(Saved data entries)
· · · · · · ·
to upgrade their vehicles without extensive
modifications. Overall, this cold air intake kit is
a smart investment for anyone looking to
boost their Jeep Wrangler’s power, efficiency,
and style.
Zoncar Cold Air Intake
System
· · · · · · ·
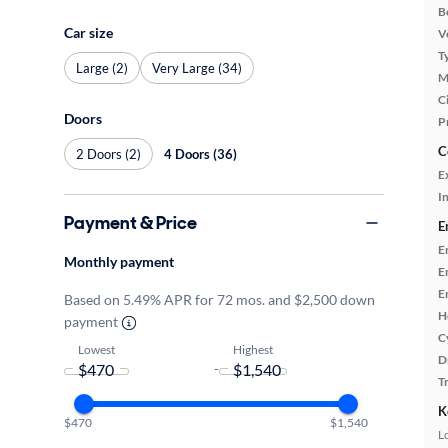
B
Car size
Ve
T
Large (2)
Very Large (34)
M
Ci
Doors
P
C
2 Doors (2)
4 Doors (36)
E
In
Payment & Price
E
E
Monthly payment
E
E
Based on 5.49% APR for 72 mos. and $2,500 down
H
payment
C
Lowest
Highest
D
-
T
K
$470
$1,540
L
· · · · · · ·
• TASK TO COMPLETE:
Within the entries, count the lines containing the string "their" and state nothing but the result.

• RESPONSE TO THE EXERCISE:
2